In a move to democratize art ownership, Delaware-based company Freeport is turning to blockchain technology to fractionalize and tokenize artwork by iconic artist Andy Warhol. This venture brings art investment within reach of a wider audience by offering shares in Warhol’s works via the Ethereum blockchain, starting with four Warhol prints depicting Marilyn Monroe, James Dean, Mick Jagger, and Mickey Mouse.
The concept of fractional ownership in art isn’t novel, but the incorporation of blockchain technology breathes new life into it. Traditionally, fractional ownership allows investors to purchase securitized shares of an artwork, with the anticipation of profits when the piece is sold. By leveraging the Ethereum blockchain, Freeport not only digitizes this process but also extends certain privileges to shareholders, like displaying the tokenized art in virtual galleries on their computers and the ability to trade their stakes on a secondary market.

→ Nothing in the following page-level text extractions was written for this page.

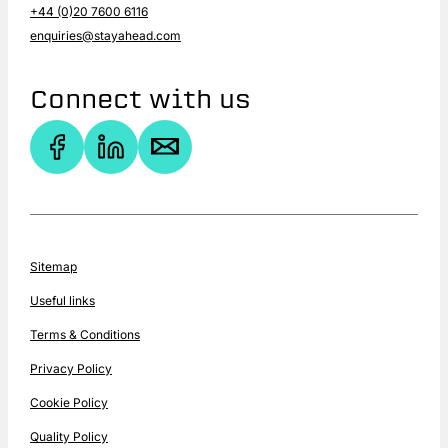
+44 (0)20 7600 6116
enquiries@stayahead.com
Connect with us
Sitemap
Useful links
Terms & Conditions
Privacy Policy
Cookie Policy
Quality Policy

However, there’s a price to pay for this democratization. Freeport’s model involves a number of fees. The share prices, to begin with, are marked up by 10 percent from the previous sales of each print. Investors also have to bear a 10 percent procurement fee, a 1.5 percent annual management fee, and a 10 percent sales fee. This means that a $1,000 investment may equate to less than $800 in actual artwork.

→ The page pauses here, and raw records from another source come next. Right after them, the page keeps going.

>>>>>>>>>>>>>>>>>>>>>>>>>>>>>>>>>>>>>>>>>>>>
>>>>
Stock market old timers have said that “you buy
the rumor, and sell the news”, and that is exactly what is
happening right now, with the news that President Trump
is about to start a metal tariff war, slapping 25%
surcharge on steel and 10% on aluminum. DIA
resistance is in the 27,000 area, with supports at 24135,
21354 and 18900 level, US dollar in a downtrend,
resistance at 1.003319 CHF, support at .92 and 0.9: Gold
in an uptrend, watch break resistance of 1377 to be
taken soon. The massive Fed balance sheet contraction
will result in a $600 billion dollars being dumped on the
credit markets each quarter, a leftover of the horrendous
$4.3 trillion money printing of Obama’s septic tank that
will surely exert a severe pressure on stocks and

Despite the costs, fractional ownership has potential benefits. It broadens the pool of art investors, making art a more accessible asset class. Furthermore, art investments have shown promise in the past. For instance, the ArtPrice 100 blue-chip index, which monitors works by the 100 best-selling artists at auctions, has outperformed the Dow Jones industrial average since 2000.

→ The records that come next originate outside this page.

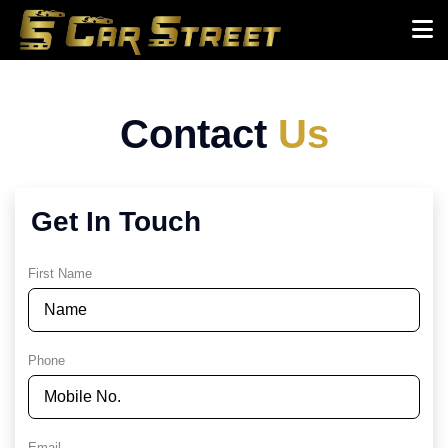
Contact
Us
Get In Touch
First Name
Phone
Email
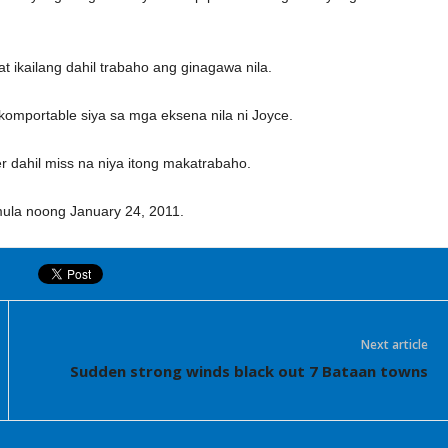
 ikailang dahil trabaho ang ginagawa nila.
g komportable siya sa mga eksena nila ni Joyce.
er dahil miss na niya itong makatrabaho.
mula noong January 24, 2011.
Next article
Sudden strong winds black out 7 Bataan towns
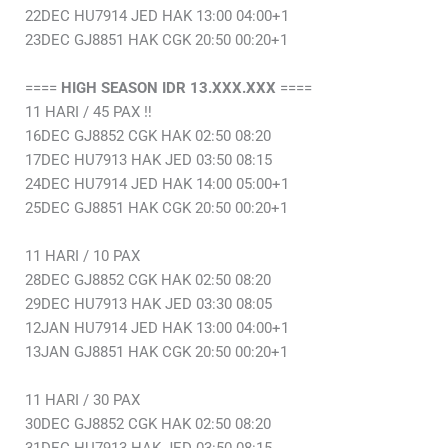
22DEC HU7914 JED HAK 13:00 04:00+1
23DEC GJ8851 HAK CGK 20:50 00:20+1
====
HIGH SEASON IDR 13.XXX.XXX
====
11 HARI / 45 PAX ‼️
16DEC GJ8852 CGK HAK 02:50 08:20
17DEC HU7913 HAK JED 03:50 08:15
24DEC HU7914 JED HAK 14:00 05:00+1
25DEC GJ8851 HAK CGK 20:50 00:20+1
11 HARI / 10 PAX
28DEC GJ8852 CGK HAK 02:50 08:20
29DEC HU7913 HAK JED 03:30 08:05
12JAN HU7914 JED HAK 13:00 04:00+1
13JAN GJ8851 HAK CGK 20:50 00:20+1
11 HARI / 30 PAX
30DEC GJ8852 CGK HAK 02:50 08:20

However, it’s crucial to note that this impressive performance is primarily driven by top-tier art. A broader measure of the art market, which includes all public auction art sales, was down 18 percent last year. So, while fractional investing provides diversification, the overall returns from the art market can be skewed.
And while it’s an intriguing concept, fractionalized art still holds a minuscule position in the global art market. It accounted for less than 1 percent of the $67.8 billion in global sales in 2022. Yet still adds up to a sizeable amount: over the past five years, around $625 million worth of fractional ownership was sold, primarily from individual investors.